The thought that life happens and all people really aren’t created equal are never discussed by the rich as a cause of poverty. The well-to-do blame the poor for being in a lower class able to be used and abused by the “rich.” A revolt or some calamity is needed in order for the blame for poverty to be placed on those who have created a class of people living in poverty.

What will the calamity to be though? Will the poor rise up in a revolt against the well-to-do? With the political creation of the fiscal cliff and debt ceiling and the news coverage that keeps us all informed of when our economy will crash and burn a class of people have been give a voice; albeit a newly disgruntled voice soft voice it is a voice still the same.

With the protests by the Occupy Movement in 2012 to the re-election of President Obama over the well-to-do Mitt Romney a voice representing the impoverished has risen and become news worthy. How long will it take before the voice of the impoverished becomes a cry for revolution? As Americans when we vote we are voting as revolutionaries, but voting against calamity.

If anyone has seen the new television series Revolution you are watching the likelihood of what our future may entail. Do we really want to learn the value of each other as free men by losing all that we have come to rely on such as food, water and utilities?

As take the train to work each day. People heard on to the train and in/out of the terminal like cattle being sent to slaughter. People are sleeping on benches others are asking for change for something to eat while others are too proud to ask for help and choose to suffer in the corners of the station huddling to keep warm and trying to become invisible so they aren’t looked at with disdain and asked to leave the premise.
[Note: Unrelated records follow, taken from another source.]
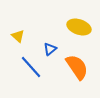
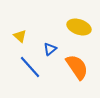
yellow triangle: moved 2 px right
blue line: moved 1 px left
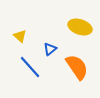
yellow ellipse: moved 1 px right
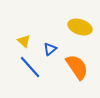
yellow triangle: moved 4 px right, 5 px down
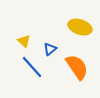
blue line: moved 2 px right
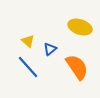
yellow triangle: moved 4 px right
blue line: moved 4 px left
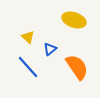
yellow ellipse: moved 6 px left, 7 px up
yellow triangle: moved 4 px up
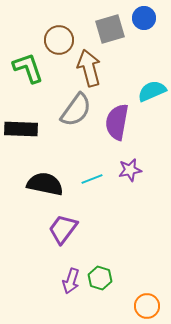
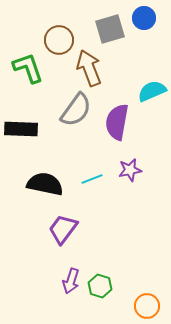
brown arrow: rotated 6 degrees counterclockwise
green hexagon: moved 8 px down
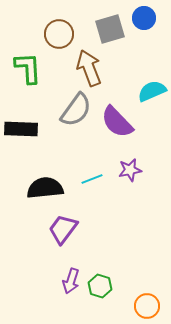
brown circle: moved 6 px up
green L-shape: rotated 16 degrees clockwise
purple semicircle: rotated 54 degrees counterclockwise
black semicircle: moved 4 px down; rotated 18 degrees counterclockwise
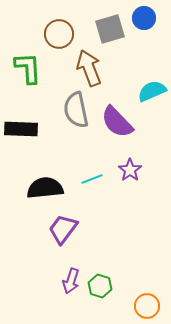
gray semicircle: rotated 132 degrees clockwise
purple star: rotated 25 degrees counterclockwise
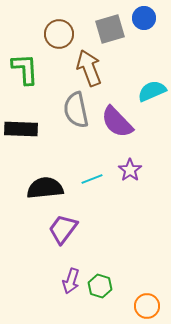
green L-shape: moved 3 px left, 1 px down
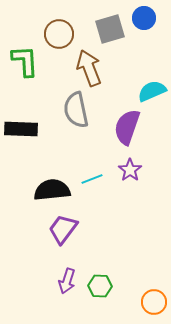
green L-shape: moved 8 px up
purple semicircle: moved 10 px right, 5 px down; rotated 63 degrees clockwise
black semicircle: moved 7 px right, 2 px down
purple arrow: moved 4 px left
green hexagon: rotated 15 degrees counterclockwise
orange circle: moved 7 px right, 4 px up
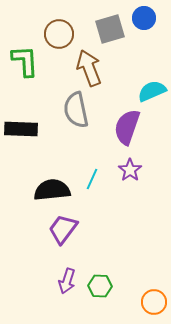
cyan line: rotated 45 degrees counterclockwise
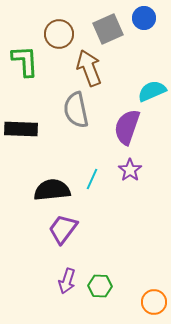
gray square: moved 2 px left; rotated 8 degrees counterclockwise
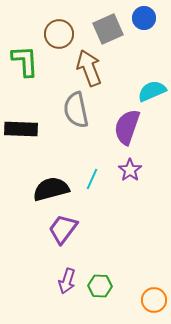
black semicircle: moved 1 px left, 1 px up; rotated 9 degrees counterclockwise
orange circle: moved 2 px up
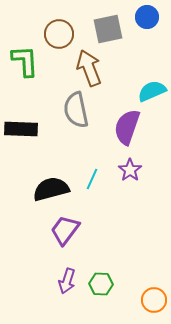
blue circle: moved 3 px right, 1 px up
gray square: rotated 12 degrees clockwise
purple trapezoid: moved 2 px right, 1 px down
green hexagon: moved 1 px right, 2 px up
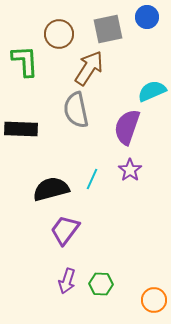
brown arrow: rotated 54 degrees clockwise
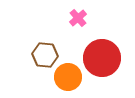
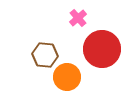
red circle: moved 9 px up
orange circle: moved 1 px left
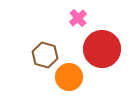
brown hexagon: rotated 10 degrees clockwise
orange circle: moved 2 px right
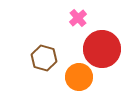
brown hexagon: moved 1 px left, 3 px down
orange circle: moved 10 px right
The poor may have a new voice, but it is the well-to-do who are doing the talking. Our politicians are talking about the poor, but they really aren’t saying anything to help the living conditions of the impoverished. But how could they give help to the poor? In order to raise the living standards of the poor the well-to-do would have to sacrifice something they covet. Unfortunately coveting is what the well-to-do do best which means the poor will remain figments in the imagination of the politicians who have been voted in to serve those whom they choose not to see for their own selfish comfort.